Queste generalissime osservazioni sembrano allora trovare un riscontro netto e puntuale in quelle pronunce (C.d.A. Napoli, 09/03/2021, n. 862; Trib. Nola, 13/01/2009; Trib. Teramo, 25/07/2019, n. 701) che nella soluzione dei singoli problemi applicativi, pur valorizzando il disagio provocato dalla sospensione della linea telefonica alla normale attività lavorativa, forniscono decisiva attenzione ai concreti elementi (C.d.A. Napoli, 09/03/2021, n. 862; C.d.A. Napoli, 19/02/2020, n. 796) forniti per poter valutare tale disagio (Cass., 04/01/2022, n. 76).

La premessa che regge una così impegnativa indagine è, in altra vicenda (M. STRONATI), la considerazione del prudente e ragionevole apprezzamento di tutte le circostanze del caso concreto, e in particolare della rilevanza economica del danno alla stregua della coscienza sociale e dei vari fattori incidenti sulla gravità della lesione (Cass., 22/01/2019, n. 1579). Il tema di fondo dell'impianto argomentativo viene affrontato – con significativi e puntuali riferimenti (C.M. BIANCA; Cass., 7/6/2011, n. 12408; Cass., 30/6/2011, n. 14402) – partendo dal fondamento della valutazione equitativa, identificato nella «compensazione economica socialmente adeguata» del pregiudizio, quella che «l'ambiente sociale accetta come compensazione equa», fino a giungere ad una particolarmente interessante conclusione.

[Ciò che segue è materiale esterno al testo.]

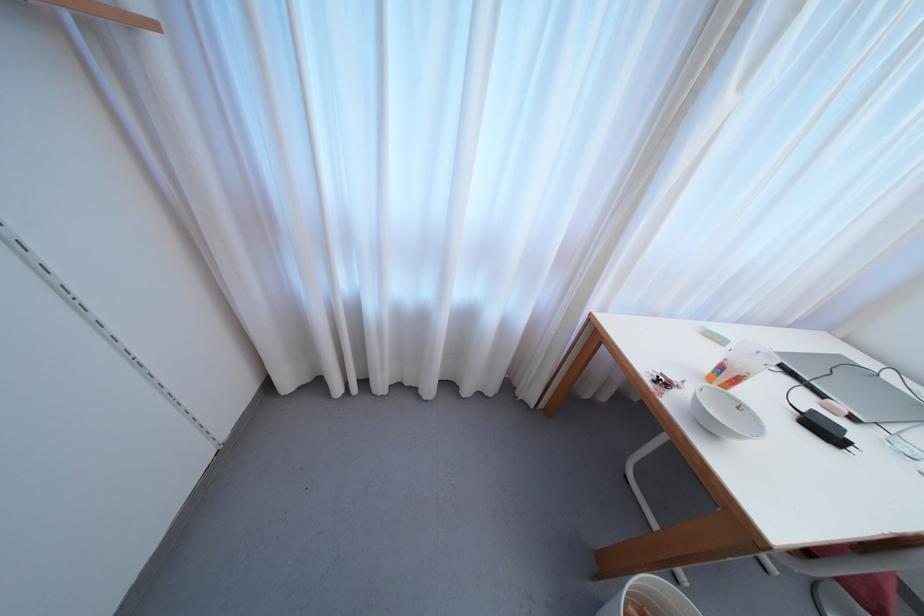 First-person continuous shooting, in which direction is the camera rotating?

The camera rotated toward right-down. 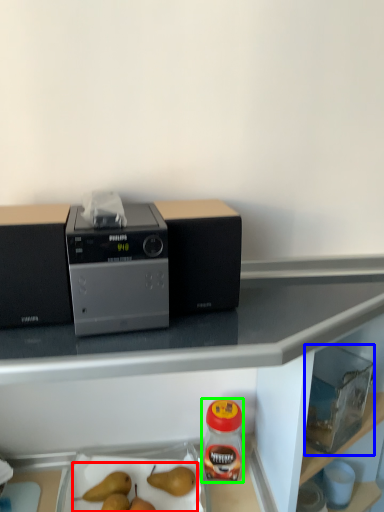 Question: Which object is the closest to the fruit (highlighted by a red box)? Choose among these: appliance (highlighted by a blue box) or bottle (highlighted by a green box).

Choices:
 (A) appliance
 (B) bottle

Answer: (B) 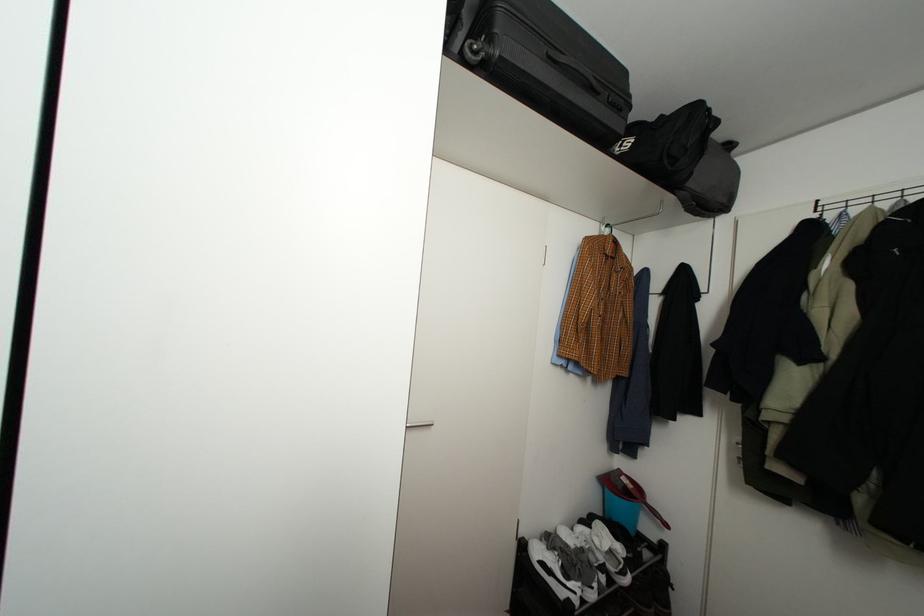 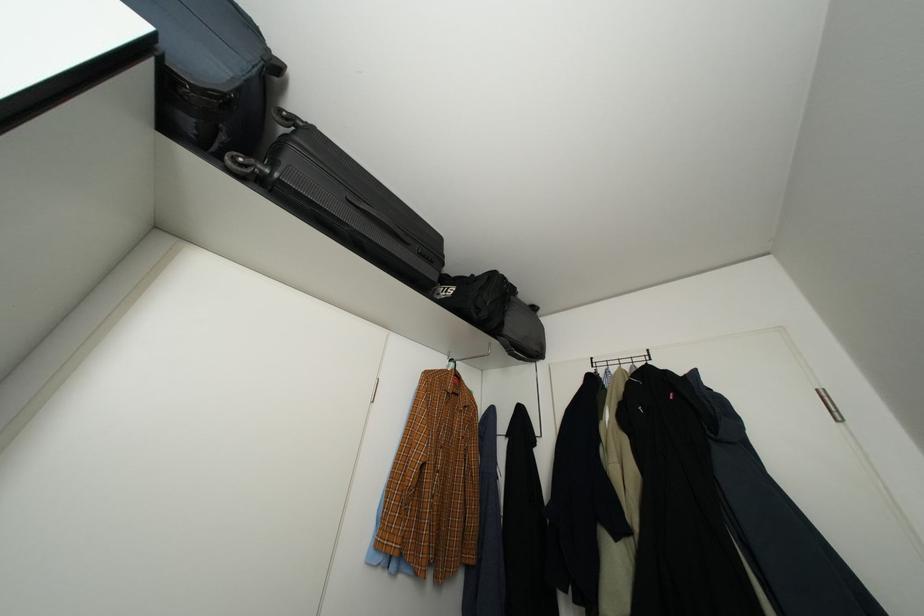 How did the camera likely rotate?

The camera's rotation is toward right-up. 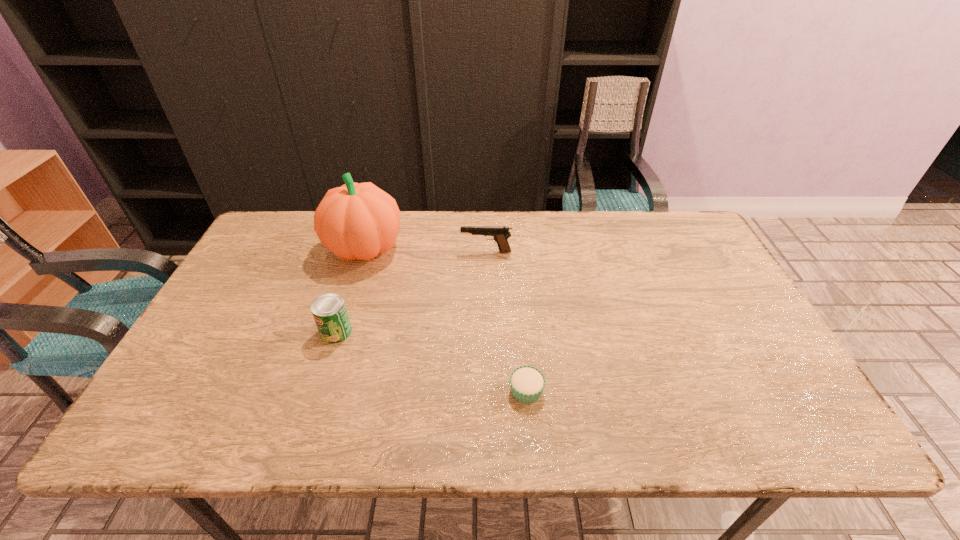 You are a GUI agent. You are given a task and a screenshot of the screen. Output one action in this format:
    pyautogui.click(x=<x>, y=<y>)
    Task: Click on the pumpkin
    The width and height of the screenshot is (960, 540).
    Given the screenshot: What is the action you would take?
    pyautogui.click(x=358, y=221)

Identify the location of the second nearest object. (329, 311).

Locate an element on the screen. pistol is located at coordinates (500, 234).

What are the coordinates of `cupcake` in the screenshot? It's located at pos(527,383).

The height and width of the screenshot is (540, 960). Identify the location of the shortest object. (527, 383).

This screenshot has width=960, height=540. I want to click on vacant area situated 0.080m on the back of the tallest object, so click(x=375, y=212).

In order to click on vacant position located 0.240m on the right of the can in this screenshot , I will do `click(444, 332)`.

At what (x,y) coordinates should I click in order to perform the action: click on vacant region located 0.050m at the muzzle of the pistol. Please return your answer as a coordinate pair (x, y). The width and height of the screenshot is (960, 540). Looking at the image, I should click on (445, 252).

Identify the location of vacant space located at the muzzle of the pistol. 391,252.

Where is `vacant area situated at the muzzle of the pistol`? This screenshot has width=960, height=540. vacant area situated at the muzzle of the pistol is located at coordinates pyautogui.click(x=346, y=252). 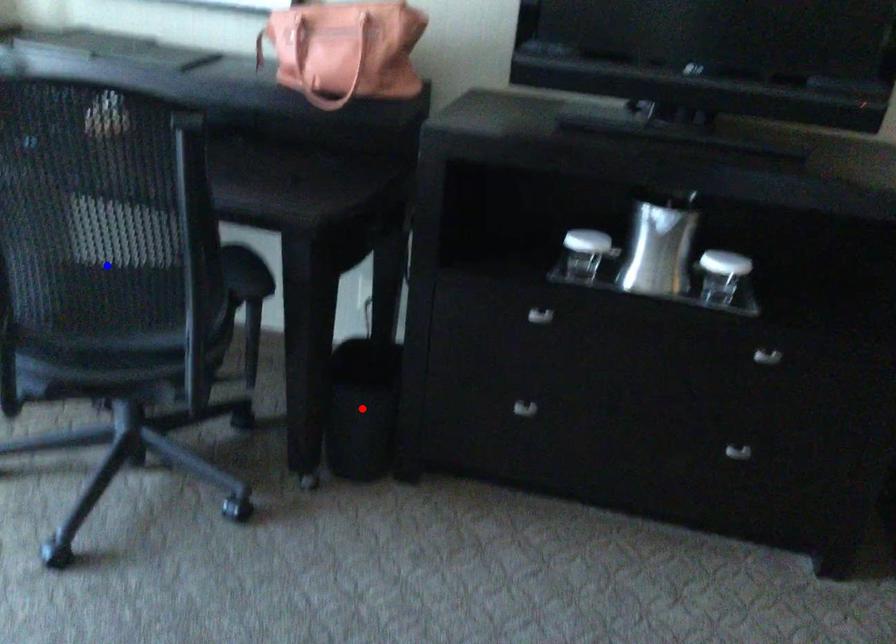 Question: In the image, two points are highlighted. Which point is nearer to the camera? Reply with the corresponding letter.

Choices:
 (A) blue point
 (B) red point

Answer: (A) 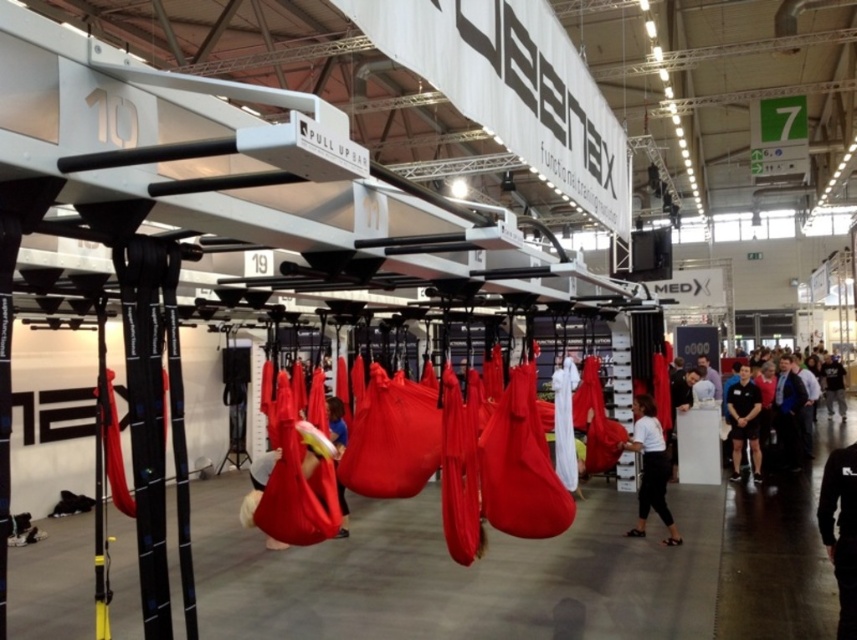 Who is taller, white matte shirt at center or blue fabric at center?

Standing taller between the two is white matte shirt at center.

Can you confirm if white matte shirt at center is shorter than blue fabric at center?

In fact, white matte shirt at center may be taller than blue fabric at center.

Is point (643, 531) closer to camera compared to point (345, 532)?

Yes, point (643, 531) is closer to viewer.

The height and width of the screenshot is (640, 857). In order to click on white matte shirt at center in this screenshot , I will do pos(650,468).

Is point (853, 577) behind point (679, 544)?

That is False.

Is black fabric pants at lower right bigger than white matte shirt at center?

No.

This screenshot has height=640, width=857. I want to click on black fabric pants at lower right, so click(x=840, y=531).

Describe the element at coordinates (840, 531) in the screenshot. I see `black fabric pants at lower right` at that location.

Where is `black fabric pants at lower right`? black fabric pants at lower right is located at coordinates (840, 531).

The height and width of the screenshot is (640, 857). I want to click on black fabric pants at lower right, so click(840, 531).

Nel disegno concettuale che sorregge l'istituto un fondamentale rilievo viene infatti assunto dall'attività esercitata dal destinatario del contratto di somministrazione di linea telefonica e dalla oggettiva ridotta reperibilità, a seguito della illecita sospensione dell'utenza, da parte dei clienti-fornitori: ecco, allora, che si comprende pienamente come la valutazione equitativa si colori anche in ragione della peculiarità dell'oggetto sociale e, come accennato, della particolare «rilevanza economica del danno alla stregua della coscienza sociale» (Cass, 22/01/2019, n. 1579).